Logement : ces pistes à creuser pour sortir la tête de l’eau

Modifier les règles d’accessibilité aux logements sociaux, élargir l’usage du droit de préemption, légiférer contre la spéculation, laisser la main aux maires en matière de politique de peuplement… Le colloque organisé vendredi 8 décembre 2023 par l’EPF Ile-de-France a été l’occasion de faire le point sur différentes pistes proposées par les élus franciliens et les acteurs du logement pour sortir de la crise.

En Ile-de-France, produire du logement abordable dans un contexte inflationniste relève de l’équation insoluble. Alors que le foncier occupe une place prépondérante dans cette délicate opération, des outils existent déjà pour réguler son prix. Les dispositifs innovants tels que le bail réel solidaire (BRS), la décote à l’achat de terrain pour construire du logement social ou encore le droit de préemption permettent de faire un pas de côté quant à la pure demande de marché. « Des innovations peuvent encore être trouvées en ce sens », estime Gilles Bouvelot, directeur général de l’EPF Ile-de-France. Au regard de l’inflation foncière, il s’agit d’aller plus loin et, surtout, de légiférer.
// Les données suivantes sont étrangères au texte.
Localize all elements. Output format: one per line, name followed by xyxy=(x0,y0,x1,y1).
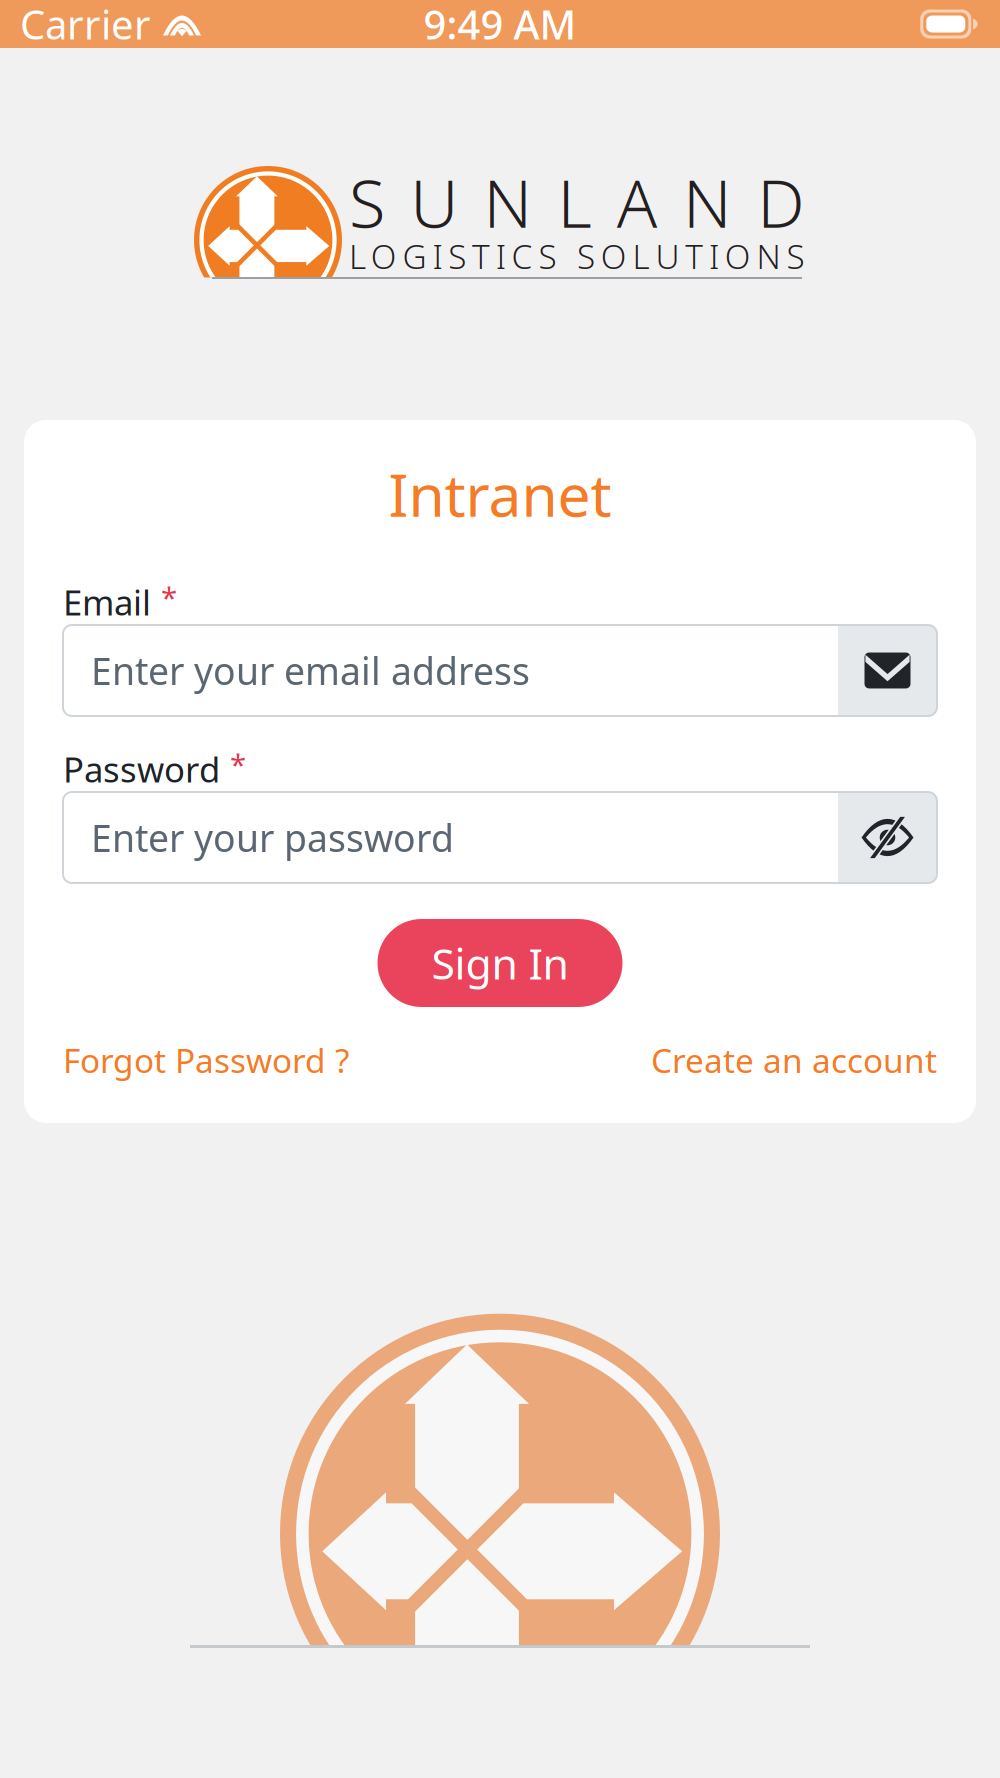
staticText: * xyxy=(161,578,177,616)
button[interactable]: Sign In xyxy=(378,919,622,1007)
button[interactable]: Email xyxy=(838,625,937,716)
staticText: Enter your password xyxy=(91,813,454,862)
staticText: Intranet xyxy=(388,455,612,533)
staticText: Create an account xyxy=(651,1038,937,1082)
staticText: Email xyxy=(63,579,151,625)
button[interactable]: Create an account xyxy=(651,1039,937,1081)
staticText: Password xyxy=(63,746,220,792)
staticText: Enter your email address xyxy=(91,646,530,695)
staticText: 9:49 AM xyxy=(424,0,576,50)
staticText: LOGISTICS SOLUTIONS xyxy=(349,234,804,278)
staticText: Carrier xyxy=(20,0,151,50)
staticText: S U N L A N D xyxy=(349,158,804,246)
button[interactable]: Show password xyxy=(838,792,937,883)
staticText: Forgot Password ? xyxy=(63,1038,349,1082)
staticText: * xyxy=(230,744,246,784)
button[interactable]: Forgot Password ? xyxy=(63,1039,349,1081)
staticText: Sign In xyxy=(432,935,568,991)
Gilles Bouvelot, DG de l’EPF Ile-de-France. © Jgp

Légiférer pour lutter contre la spéculation

Désormais bien connus, les BRS pourraient se voir déployés davantage suivant la volonté de Patrice Vergriete, ministre du Logement. « L’augmentation des plafonds d’éligibilité permettrait à plus de population d’y avoir accès », considère Jean-Baptiste Butlen, sous-directeur de l’aménagement durable au ministère de la Cohésion des territoires. Des avancées peuvent également s’envisager sur l’usage du droit de préemption urbain pour lutter contre la spéculation : « On peut s’inspirer de ce qui existe déjà dans le code rural et de la pêche maritime. Ce mécanisme de droit de préemption urbain en contestation de prix, motivé par une lutte contre la spéculation foncière, est constitutionnel à partir du moment où la rétrocession est organisée au profit d’un acteur intervenant dans la politique du logement. »

La pérennisation des mécanismes de décote représente aussi une piste à creuser : « Dès lors qu’on a consenti des efforts de la puissance publique pour produire du logement abordable (PSLA, décote Duflot, vente HLM, BRS…), on pérenniserait cette décote et éviterait une culbute à la revente via un plafonnement du prix de vente », ajoute Jean-Baptiste Butlen.

Jean-Baptiste Butlen, sous-directeur de l’aménagement durable au ministère de la Cohésion des territoires. © Jgp

Autre réflexion : l’idée d’une réforme sur les taxes relatives aux plus-values de cession, qui pourrait être débattue en loi de finances. Certains parlementaires plaideraient en outre pour une interdiction des ventes aux enchères des biens du domaine privé afin de systématiser les ventes à l’amiable et d’éviter qu’une forme de spéculation ne se trouve encouragée par les acteurs de la puissance publique.

Optimiser la densité

Alors que se prépare un projet de loi sur le logement et la décentralisation, le ministre semble afficher la volonté de se tourner davantage vers les maires et les élus locaux, parfois décriés pour leurs politiques jugées peu courageuses en la matière. « L’acte de construire est extrêmement complexe », se défend Charlotte Libert-Albanel, maire (UDI) de Vincennes (Val-de-Marne). « Et sur le plan politique, le risque est avéré, il faut convaincre de l’utilité de la densification. D’autant que nous n’avons pas la main sur la politique de peuplement, ce qui pose des difficultés en termes de parcours résidentiel. »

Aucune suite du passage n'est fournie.